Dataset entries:
******
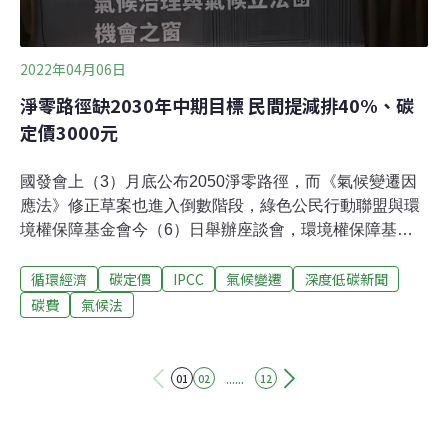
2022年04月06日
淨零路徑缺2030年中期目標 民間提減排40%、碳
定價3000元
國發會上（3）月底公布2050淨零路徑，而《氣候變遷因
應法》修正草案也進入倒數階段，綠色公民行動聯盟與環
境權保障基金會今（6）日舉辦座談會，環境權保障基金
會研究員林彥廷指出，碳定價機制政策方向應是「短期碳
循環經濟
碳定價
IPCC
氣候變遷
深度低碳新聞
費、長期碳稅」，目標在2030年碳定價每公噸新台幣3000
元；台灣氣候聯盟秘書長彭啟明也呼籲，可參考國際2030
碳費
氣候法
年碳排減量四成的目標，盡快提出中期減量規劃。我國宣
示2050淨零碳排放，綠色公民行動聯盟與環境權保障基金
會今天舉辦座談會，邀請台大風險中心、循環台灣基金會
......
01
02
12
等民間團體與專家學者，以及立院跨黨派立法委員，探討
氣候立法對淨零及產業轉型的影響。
******
§ **EXERCISE REQUIREMENTS**: Your task is to transcribe exactly the lines from the one with "年碳排減量四成的目標，盡快提出中期減量規劃。我國宣" through the end of the data, both included, and nothing besides.

§ **RESULT BELOW**:
年碳排減量四成的目標，盡快提出中期減量規劃。我國宣
示2050淨零碳排放，綠色公民行動聯盟與環境權保障基金
會今天舉辦座談會，邀請台大風險中心、循環台灣基金會
......
01
02
12
等民間團體與專家學者，以及立院跨黨派立法委員，探討
氣候立法對淨零及產業轉型的影響。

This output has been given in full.